Le vent arctique ne fait pas de distinction entre les drapeaux.
La glace ne connaît pas de frontières.
La nuit polaire ne prend pas parti.
C’est peut-être ce qui rend la coexistence possible. Non pas l’absence de différences, mais leur redimensionnement face à quelque chose de plus grand.
Russes et Ukrainiens partagent le même isolement, le même froid, le même ciel qui, en hiver, reste sombre pendant des mois et qui, en été, ne devient jamais nocturne.
La géopolitique existe. Mais ici, elle se transforme en quelque chose de plus calme, de plus interne.
Ce qu’il reste au voyageur après avoir visité Barentsburg (îles Svalbard)
Vous arrivez en pensant visiter une curiosité : la « ville russe » en Norvège, l’épave soviétique au cœur de l’Arctique.
Elle commence par bien plus que cela.
Avec l’image d’une communauté qui continue à vivre alors que le monde se divise. Avec la certitude que vivre ensemble n’est pas toujours un choix idéal, mais souvent une nécessité concrète.
Barentsburg n’offre ni luxe ni confort. Il offre de l’espace. Du silence. Le temps d’observer.

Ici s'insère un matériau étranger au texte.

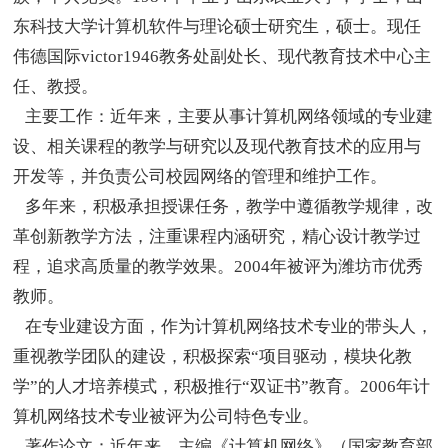
东科技大学计算机软件与理论硕士研究生，硕士。现任
伟德国际victor1946教务处副处长、现代教育技术中心主
任、教授。
主要工作：近年来，主要从事计算机网络领域的专业建
设、相关课程的教学与研究以及现代教育技术的应用与
开发等，并负责公司校园网络的管理和维护工作。
多年来，积极承担授课任务，教学中遵循教学规律，改
革创新教学方法，注重课程内涵研究，精心设计教学过
程，追求高质量的教学效果。2004年被评为潍坊市优秀
教师。
在专业建设方面，作为计算机网络技术专业的带头人，
重视教学团队的建设，积极探索“项目驱动，模块化教
学”的人才培养模式，积极推行“双证书”教育。2006年计
算机网络技术专业被评为公司特色专业。
著作论文：近年来，主编《计算机网络》（国家教育部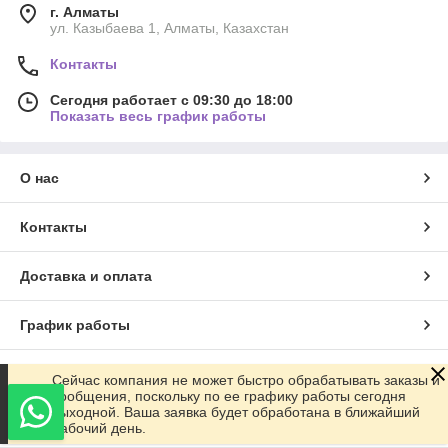
г. Алматы
ул. Казыбаева 1, Алматы, Казахстан
Контакты
Сегодня работает с 09:30 до 18:00
Показать весь график работы
О нас
Контакты
Доставка и оплата
График работы
Полная версия сайта
Сейчас компания не может быстро обрабатывать заказы и
сообщения, поскольку по ее графику работы сегодня
выходной. Ваша заявка будет обработана в ближайший
Сайт создан на маркетплейсе
Satu.kz
рабочий день.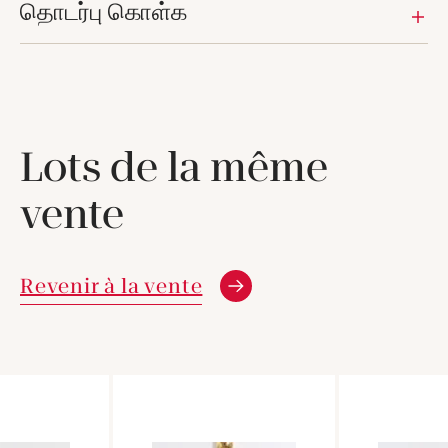
தொடர்பு கொள்க
Lots de la même
vente
Revenir à la vente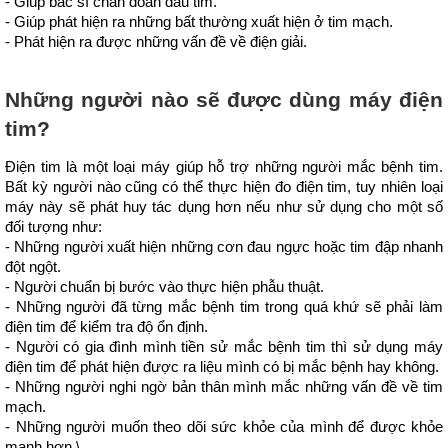
- Giúp bác sĩ chẩn đoán đau tim.
- Giúp phát hiện ra những bất thường xuất hiện ở tim mạch.
- Phát hiện ra được những vấn đề về điện giải.
Những người nào sẽ được dùng máy điện 
tim?
Điện tim là một loại máy giúp hỗ trợ những người mắc bệnh tim. 
Bất kỳ người nào cũng có thể thực hiện đo điện tim, tuy nhiên loại 
máy này sẽ phát huy tác dụng hơn nếu như sử dụng cho một số 
đối tượng như:
- Những người xuất hiện những cơn đau ngực hoặc tim đập nhanh 
đột ngột.
- Người chuẩn bị bước vào thực hiện phẫu thuật.
- Những người đã từng mắc bệnh tim trong quá khứ sẽ phải làm 
điện tim để kiểm tra độ ổn định.
- Người có gia đình mình tiền sử mắc bệnh tim thì sử dụng máy 
điện tim để phát hiện được ra liệu mình có bị mắc bệnh hay không.
- Những người nghi ngờ bản thân mình mắc những vấn đề về tim 
mạch.
- Những người muốn theo dõi sức khỏe của mình để được khỏe 
mạnh hơn.\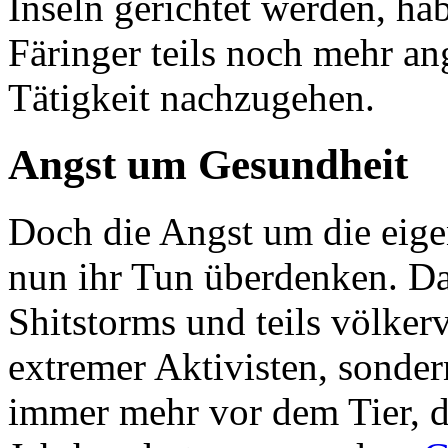
Inseln gerichtet werden, ha
Färinger teils noch mehr ang
Tätigkeit nachzugehen.
Angst um Gesundheit
Doch die Angst um die eigen
nun ihr Tun überdenken. Das
Shitstorms und teils völke
extremer Aktivisten, sonde
immer mehr vor dem Tier, de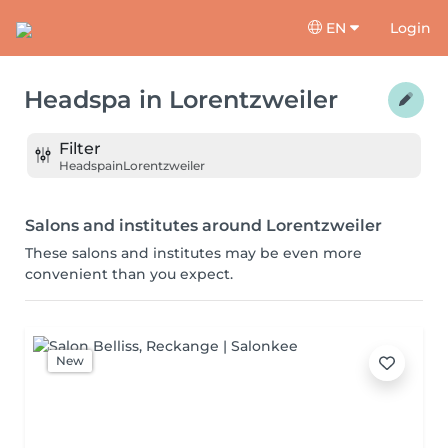
EN
Login
Headspa
in
Lorentzweiler
Filter
Headspa
in
Lorentzweiler
Salons and institutes around Lorentzweiler
These salons and institutes may be even more
convenient than you expect.
New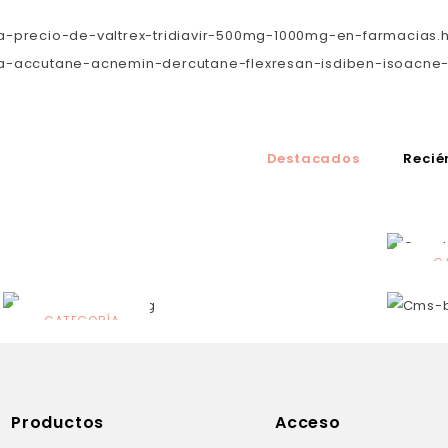
a-precio-de-valtrex-tridiavir-500mg-1000mg-en-farmacias.
va-accutane-acnemin-dercutane-flexresan-isdiben-isoacne
Destacados
Recié
C
N
CATEGORÍA
Solares
Productos
Acceso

Et tandis que le bateau repart vers Longyearbyen, laissant derrière lui le buste de Lénine et les bâtiments gris, une question reste suspendue entre la glace et la mer :
s’il est possible de vivre ensemble ici, dans le point le plus éloigné de l’Europe, qu’est-ce qui empêche de le faire ailleurs ?
Comment se rendre à Barentsburg et que visiter ?
Pour en arriver là, il faut vraiment le vouloir.
On prend d’abord l’avion pour Longyearbyen, avec des correspondances depuis la Norvège continentale – notamment depuis Oslo et Tromsø. De là, il n’y a pas de route : en été, on rejoint le village en bateau, naviguant entre fjords et glaciers pendant deux à trois heures ; en hiver, on traverse la toundra en motoneige, plongé dans un blanc presque absolu.
Une fois arrivé, vous ne trouverez pas une liste interminable d’attractions, mais un endroit à regarder lentement. Le musée Pomor retrace la présence russe dans l’Arctique,la maison de la culture préserve l’atmosphère soviétique d’autrefois, le port offre l’un des silences les plus intenses d’Europe du Nord. Tout autour, des randonnées guidées parmi les glaciers et la toundra donnent une idée de la fragilité et de l’isolement de cette communauté.
Barentsburg n’est pas visitée pour « voir des choses », mais pour comprendre ce que cela signifie de vivre ici, où la géographie est extrême et où la coexistence humaine devient une nécessité quotidienne.